About this exercise: Each line of the data below that includes the string "temperatura" must be copied.

Exercise inputs:

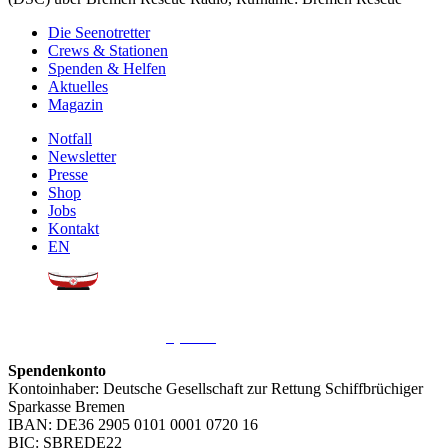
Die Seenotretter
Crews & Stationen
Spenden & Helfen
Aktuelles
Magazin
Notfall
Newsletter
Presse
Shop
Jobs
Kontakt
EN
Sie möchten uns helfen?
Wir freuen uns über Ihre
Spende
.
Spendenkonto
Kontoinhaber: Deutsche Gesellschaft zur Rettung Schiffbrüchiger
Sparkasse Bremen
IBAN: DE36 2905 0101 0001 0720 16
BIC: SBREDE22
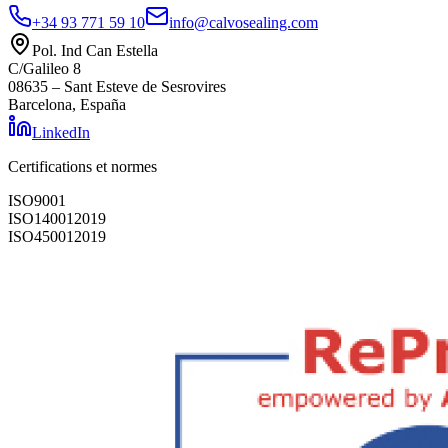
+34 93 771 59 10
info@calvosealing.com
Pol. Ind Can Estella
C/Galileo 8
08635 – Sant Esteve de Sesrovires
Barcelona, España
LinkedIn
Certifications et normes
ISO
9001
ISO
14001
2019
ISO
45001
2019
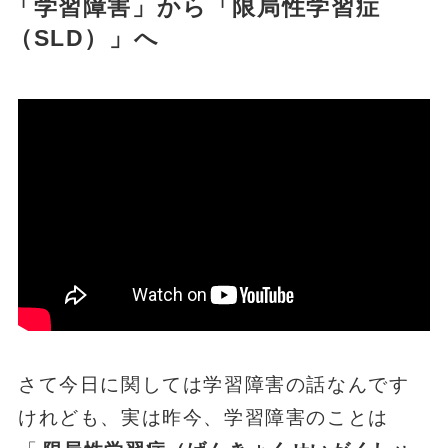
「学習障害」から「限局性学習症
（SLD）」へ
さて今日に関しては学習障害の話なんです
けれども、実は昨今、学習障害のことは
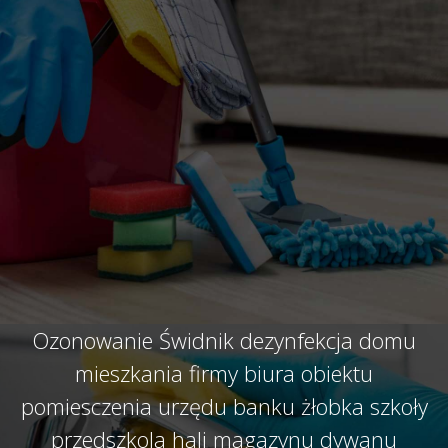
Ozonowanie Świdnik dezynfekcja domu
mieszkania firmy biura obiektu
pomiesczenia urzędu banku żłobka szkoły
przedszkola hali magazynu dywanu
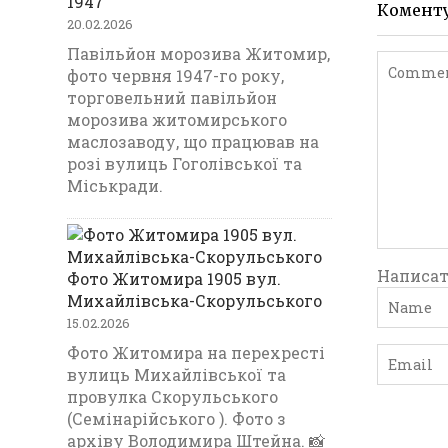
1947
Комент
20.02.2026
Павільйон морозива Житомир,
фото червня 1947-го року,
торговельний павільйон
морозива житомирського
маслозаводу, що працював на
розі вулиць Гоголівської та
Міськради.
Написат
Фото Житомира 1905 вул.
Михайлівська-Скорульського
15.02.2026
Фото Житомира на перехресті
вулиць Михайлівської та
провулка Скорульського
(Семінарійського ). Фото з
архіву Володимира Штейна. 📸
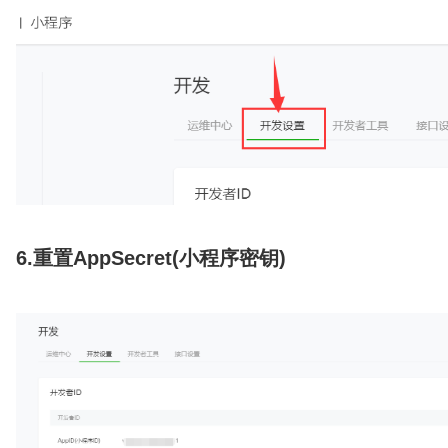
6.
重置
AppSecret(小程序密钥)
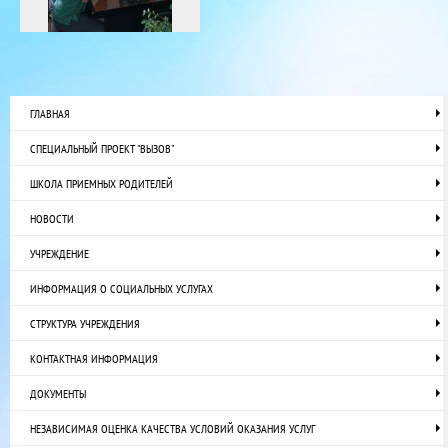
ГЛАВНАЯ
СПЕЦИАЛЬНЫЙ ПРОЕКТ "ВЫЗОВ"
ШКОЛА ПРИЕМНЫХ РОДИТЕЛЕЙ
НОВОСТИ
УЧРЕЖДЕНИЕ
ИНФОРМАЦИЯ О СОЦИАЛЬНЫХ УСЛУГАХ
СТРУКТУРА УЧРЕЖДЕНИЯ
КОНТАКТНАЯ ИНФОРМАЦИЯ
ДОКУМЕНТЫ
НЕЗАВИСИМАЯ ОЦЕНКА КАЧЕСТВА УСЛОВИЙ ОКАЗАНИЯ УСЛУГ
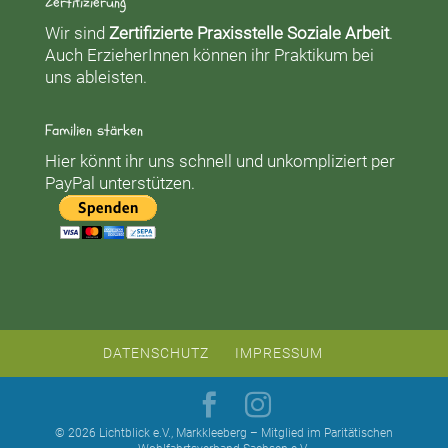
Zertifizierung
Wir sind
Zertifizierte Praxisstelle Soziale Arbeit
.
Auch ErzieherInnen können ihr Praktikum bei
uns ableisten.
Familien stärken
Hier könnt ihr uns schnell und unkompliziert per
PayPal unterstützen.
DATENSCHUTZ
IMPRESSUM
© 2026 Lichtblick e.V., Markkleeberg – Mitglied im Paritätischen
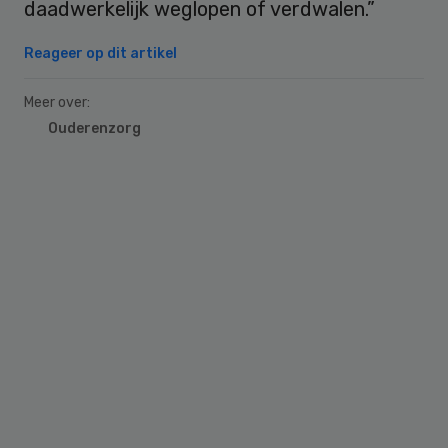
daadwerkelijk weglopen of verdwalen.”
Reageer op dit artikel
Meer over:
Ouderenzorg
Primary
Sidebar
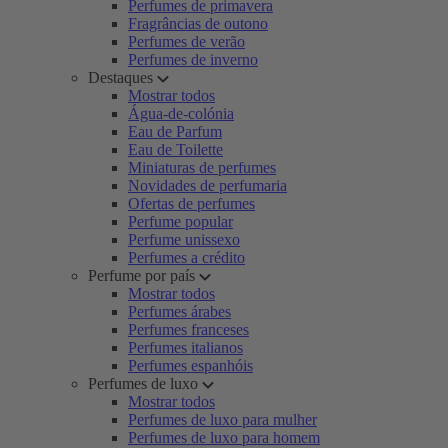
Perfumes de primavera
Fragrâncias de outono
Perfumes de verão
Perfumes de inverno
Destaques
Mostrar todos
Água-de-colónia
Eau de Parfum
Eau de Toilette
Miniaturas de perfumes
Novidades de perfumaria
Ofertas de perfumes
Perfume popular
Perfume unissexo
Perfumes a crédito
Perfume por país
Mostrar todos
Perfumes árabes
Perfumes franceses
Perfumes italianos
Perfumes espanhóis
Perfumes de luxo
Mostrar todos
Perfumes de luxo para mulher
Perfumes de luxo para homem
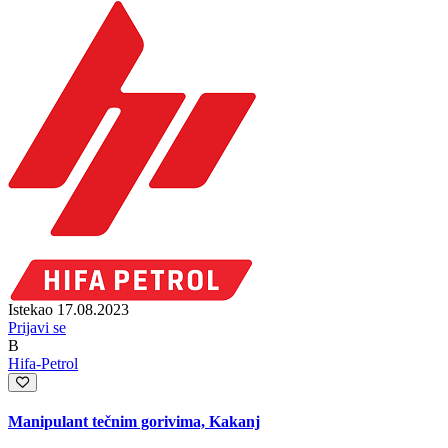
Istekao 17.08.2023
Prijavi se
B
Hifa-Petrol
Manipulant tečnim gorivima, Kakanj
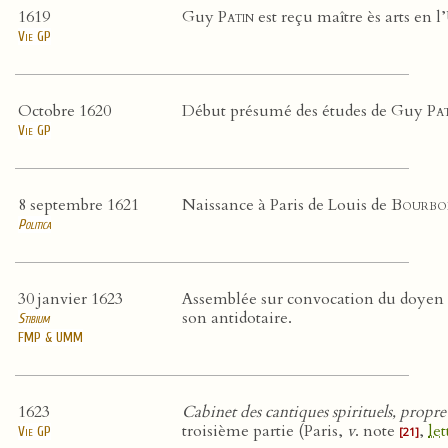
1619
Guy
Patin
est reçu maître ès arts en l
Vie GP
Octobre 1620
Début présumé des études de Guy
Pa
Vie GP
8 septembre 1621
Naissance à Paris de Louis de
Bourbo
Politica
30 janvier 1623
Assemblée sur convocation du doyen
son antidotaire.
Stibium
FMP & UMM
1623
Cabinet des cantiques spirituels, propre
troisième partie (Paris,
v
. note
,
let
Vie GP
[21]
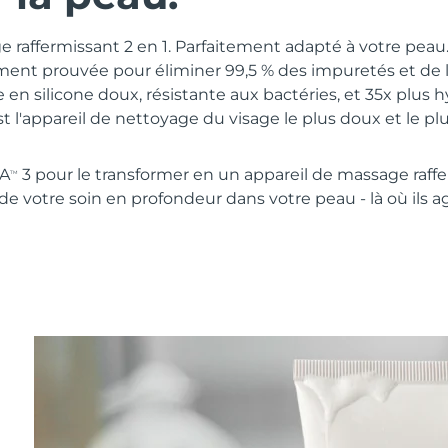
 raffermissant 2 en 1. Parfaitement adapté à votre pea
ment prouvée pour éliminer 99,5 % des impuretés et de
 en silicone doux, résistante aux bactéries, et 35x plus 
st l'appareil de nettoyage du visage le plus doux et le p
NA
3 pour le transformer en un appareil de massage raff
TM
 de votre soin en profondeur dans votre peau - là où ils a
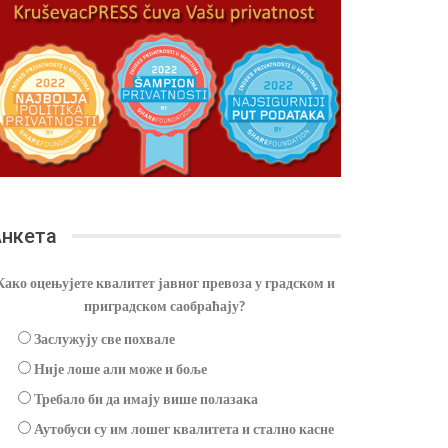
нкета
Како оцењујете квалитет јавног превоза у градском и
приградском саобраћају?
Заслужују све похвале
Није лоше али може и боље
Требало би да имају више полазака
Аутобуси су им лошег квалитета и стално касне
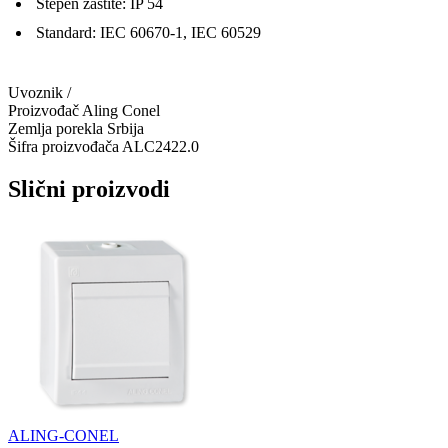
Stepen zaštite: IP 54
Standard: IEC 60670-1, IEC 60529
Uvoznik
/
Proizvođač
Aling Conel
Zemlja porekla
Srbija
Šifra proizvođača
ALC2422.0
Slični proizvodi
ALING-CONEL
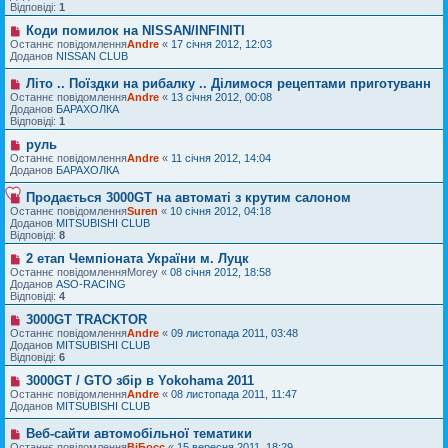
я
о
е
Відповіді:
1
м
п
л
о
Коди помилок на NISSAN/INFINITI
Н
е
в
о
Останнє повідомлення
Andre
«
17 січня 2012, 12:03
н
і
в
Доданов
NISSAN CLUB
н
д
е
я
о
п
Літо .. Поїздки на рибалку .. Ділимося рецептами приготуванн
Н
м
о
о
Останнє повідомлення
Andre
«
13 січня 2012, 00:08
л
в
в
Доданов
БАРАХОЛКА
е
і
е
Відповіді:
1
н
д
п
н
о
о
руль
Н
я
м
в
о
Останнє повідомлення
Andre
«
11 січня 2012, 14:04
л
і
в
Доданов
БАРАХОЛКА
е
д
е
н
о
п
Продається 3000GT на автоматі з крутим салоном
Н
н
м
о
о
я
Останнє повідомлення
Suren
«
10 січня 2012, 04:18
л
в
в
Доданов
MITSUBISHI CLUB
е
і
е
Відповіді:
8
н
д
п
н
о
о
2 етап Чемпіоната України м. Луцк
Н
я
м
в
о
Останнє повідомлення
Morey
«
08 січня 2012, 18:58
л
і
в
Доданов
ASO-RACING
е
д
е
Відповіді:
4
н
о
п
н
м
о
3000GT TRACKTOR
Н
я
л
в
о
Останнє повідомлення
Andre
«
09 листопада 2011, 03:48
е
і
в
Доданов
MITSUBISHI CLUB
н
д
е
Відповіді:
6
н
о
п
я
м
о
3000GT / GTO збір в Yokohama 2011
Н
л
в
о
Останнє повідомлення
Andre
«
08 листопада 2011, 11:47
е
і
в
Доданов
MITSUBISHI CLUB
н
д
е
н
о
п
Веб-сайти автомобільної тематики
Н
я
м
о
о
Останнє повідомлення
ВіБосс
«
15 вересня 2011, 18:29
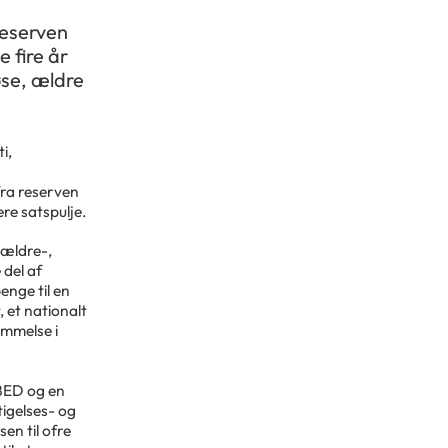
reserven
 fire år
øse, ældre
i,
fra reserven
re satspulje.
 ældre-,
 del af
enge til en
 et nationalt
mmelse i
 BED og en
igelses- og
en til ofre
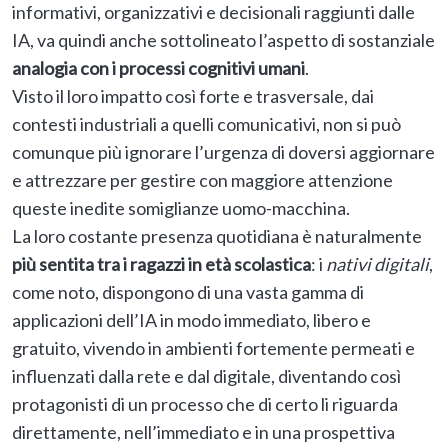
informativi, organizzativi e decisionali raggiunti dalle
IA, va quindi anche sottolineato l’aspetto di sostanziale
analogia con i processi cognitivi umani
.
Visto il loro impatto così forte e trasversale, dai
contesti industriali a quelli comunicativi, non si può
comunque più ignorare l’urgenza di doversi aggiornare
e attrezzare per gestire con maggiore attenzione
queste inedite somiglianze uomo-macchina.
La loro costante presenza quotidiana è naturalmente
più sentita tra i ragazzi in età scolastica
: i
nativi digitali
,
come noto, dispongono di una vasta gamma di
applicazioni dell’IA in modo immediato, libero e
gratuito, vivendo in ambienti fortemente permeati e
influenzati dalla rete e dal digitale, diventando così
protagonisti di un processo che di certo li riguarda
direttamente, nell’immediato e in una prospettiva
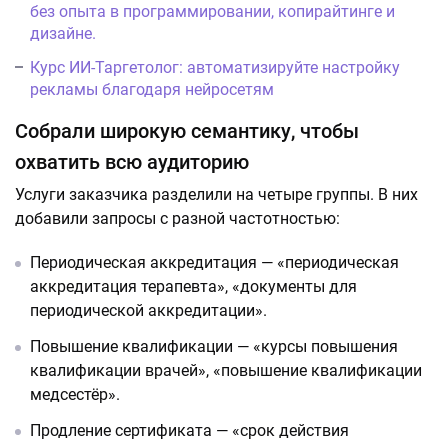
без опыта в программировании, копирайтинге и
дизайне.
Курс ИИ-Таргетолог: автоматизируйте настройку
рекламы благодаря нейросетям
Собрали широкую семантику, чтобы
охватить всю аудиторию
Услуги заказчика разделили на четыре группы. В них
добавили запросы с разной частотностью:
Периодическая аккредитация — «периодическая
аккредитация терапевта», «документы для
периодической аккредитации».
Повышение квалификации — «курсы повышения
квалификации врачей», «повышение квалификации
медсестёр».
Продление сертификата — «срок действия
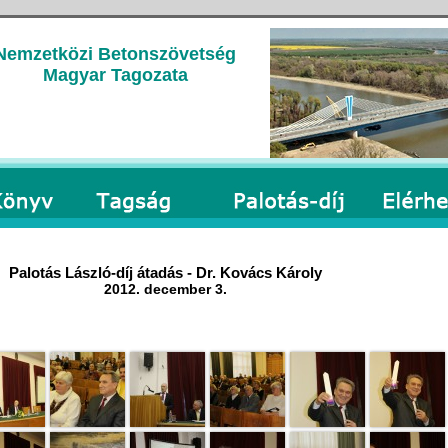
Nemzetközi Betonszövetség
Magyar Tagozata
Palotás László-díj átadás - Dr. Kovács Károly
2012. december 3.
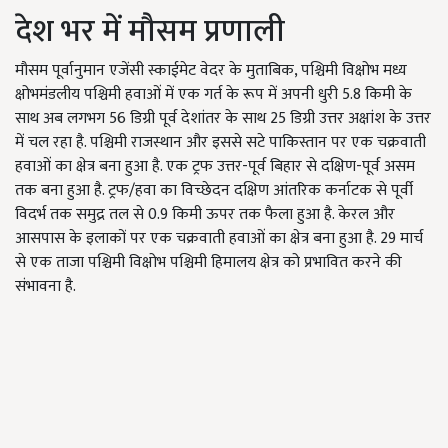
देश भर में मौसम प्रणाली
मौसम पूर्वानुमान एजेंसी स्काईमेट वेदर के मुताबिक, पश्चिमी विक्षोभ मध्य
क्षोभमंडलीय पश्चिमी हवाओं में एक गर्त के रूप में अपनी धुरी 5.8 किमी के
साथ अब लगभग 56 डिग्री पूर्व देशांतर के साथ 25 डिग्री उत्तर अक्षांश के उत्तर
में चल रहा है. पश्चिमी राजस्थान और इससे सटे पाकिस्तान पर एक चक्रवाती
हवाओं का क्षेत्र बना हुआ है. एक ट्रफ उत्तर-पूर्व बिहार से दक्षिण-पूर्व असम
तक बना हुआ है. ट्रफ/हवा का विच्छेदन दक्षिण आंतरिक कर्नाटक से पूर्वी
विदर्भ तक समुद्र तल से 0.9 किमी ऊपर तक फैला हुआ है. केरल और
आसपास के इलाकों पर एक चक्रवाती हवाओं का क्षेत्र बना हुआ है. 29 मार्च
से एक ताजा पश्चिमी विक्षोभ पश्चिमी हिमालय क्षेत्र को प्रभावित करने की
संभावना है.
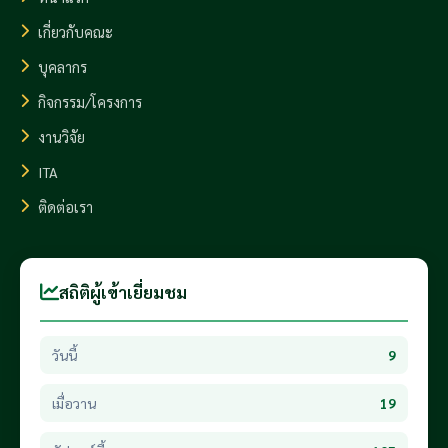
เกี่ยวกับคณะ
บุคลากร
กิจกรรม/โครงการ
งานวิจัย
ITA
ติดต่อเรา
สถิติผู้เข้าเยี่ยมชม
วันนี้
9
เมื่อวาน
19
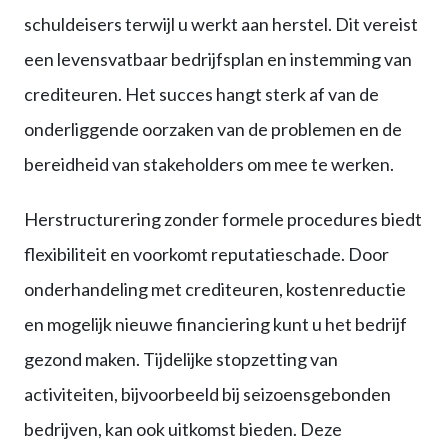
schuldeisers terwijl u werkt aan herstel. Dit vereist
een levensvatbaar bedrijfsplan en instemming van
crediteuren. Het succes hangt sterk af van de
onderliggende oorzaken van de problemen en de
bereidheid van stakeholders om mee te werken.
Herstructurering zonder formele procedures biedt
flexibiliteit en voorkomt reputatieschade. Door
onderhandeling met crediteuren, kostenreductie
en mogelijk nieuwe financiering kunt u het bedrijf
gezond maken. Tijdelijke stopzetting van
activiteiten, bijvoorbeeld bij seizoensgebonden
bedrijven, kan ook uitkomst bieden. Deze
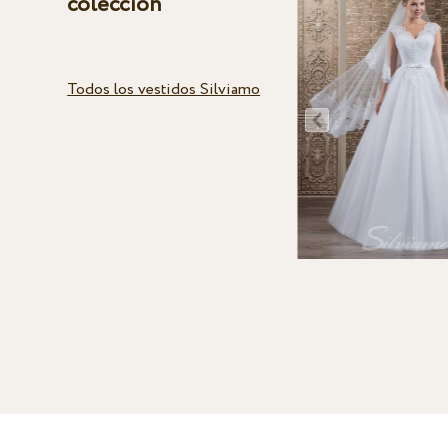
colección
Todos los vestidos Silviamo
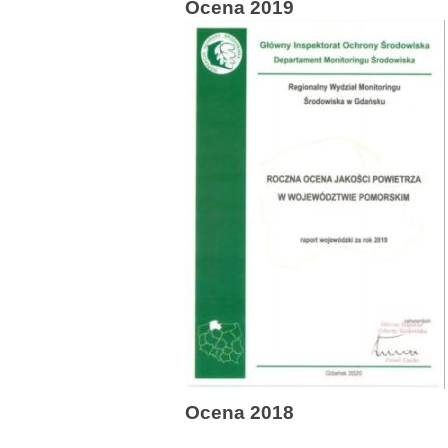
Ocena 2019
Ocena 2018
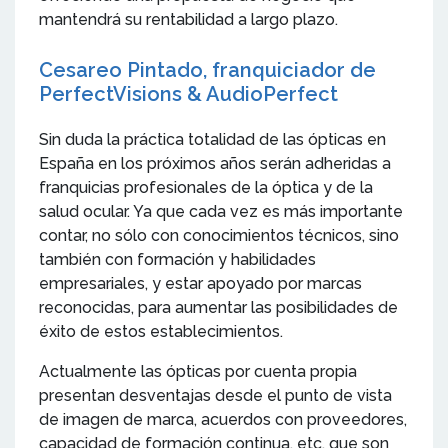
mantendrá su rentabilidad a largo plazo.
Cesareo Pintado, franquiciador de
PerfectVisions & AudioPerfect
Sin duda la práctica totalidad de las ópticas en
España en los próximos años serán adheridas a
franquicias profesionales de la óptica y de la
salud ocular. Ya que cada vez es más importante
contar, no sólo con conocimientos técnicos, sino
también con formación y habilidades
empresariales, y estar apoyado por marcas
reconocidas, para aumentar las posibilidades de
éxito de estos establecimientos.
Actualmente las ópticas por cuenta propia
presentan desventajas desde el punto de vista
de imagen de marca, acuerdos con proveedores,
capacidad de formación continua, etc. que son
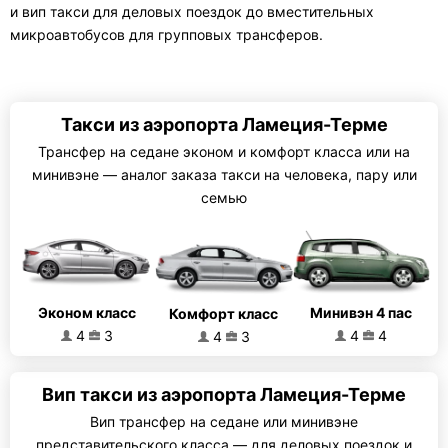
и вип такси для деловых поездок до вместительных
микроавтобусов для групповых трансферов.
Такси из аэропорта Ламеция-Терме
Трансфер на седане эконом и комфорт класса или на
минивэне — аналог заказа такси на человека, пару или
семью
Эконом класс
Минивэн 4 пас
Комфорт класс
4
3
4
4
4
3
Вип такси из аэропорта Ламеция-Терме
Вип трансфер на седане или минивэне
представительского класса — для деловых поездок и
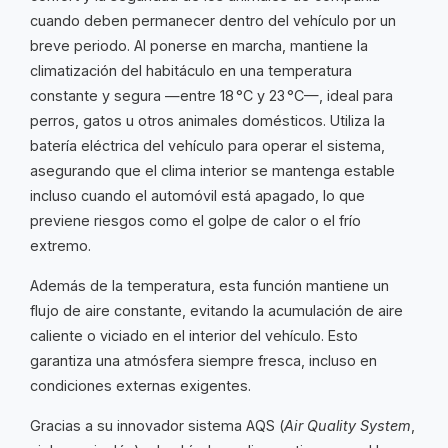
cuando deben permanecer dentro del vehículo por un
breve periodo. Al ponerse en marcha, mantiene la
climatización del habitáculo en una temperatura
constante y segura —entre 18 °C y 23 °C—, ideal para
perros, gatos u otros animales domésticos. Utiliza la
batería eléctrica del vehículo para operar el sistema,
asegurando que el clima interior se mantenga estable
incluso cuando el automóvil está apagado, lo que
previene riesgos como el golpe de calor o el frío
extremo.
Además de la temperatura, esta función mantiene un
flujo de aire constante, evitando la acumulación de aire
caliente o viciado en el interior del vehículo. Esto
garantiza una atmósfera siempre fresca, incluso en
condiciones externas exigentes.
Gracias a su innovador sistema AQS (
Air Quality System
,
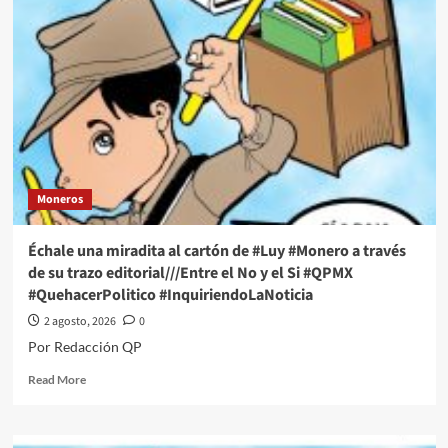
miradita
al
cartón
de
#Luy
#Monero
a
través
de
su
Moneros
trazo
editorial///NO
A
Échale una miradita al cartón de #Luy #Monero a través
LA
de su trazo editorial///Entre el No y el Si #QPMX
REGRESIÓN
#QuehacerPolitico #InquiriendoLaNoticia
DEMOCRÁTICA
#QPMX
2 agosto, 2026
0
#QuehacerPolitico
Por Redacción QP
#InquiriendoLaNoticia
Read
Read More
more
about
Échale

Task result:
climatización del habitáculo en una temperatura
Además de la temperatura, esta función mantiene un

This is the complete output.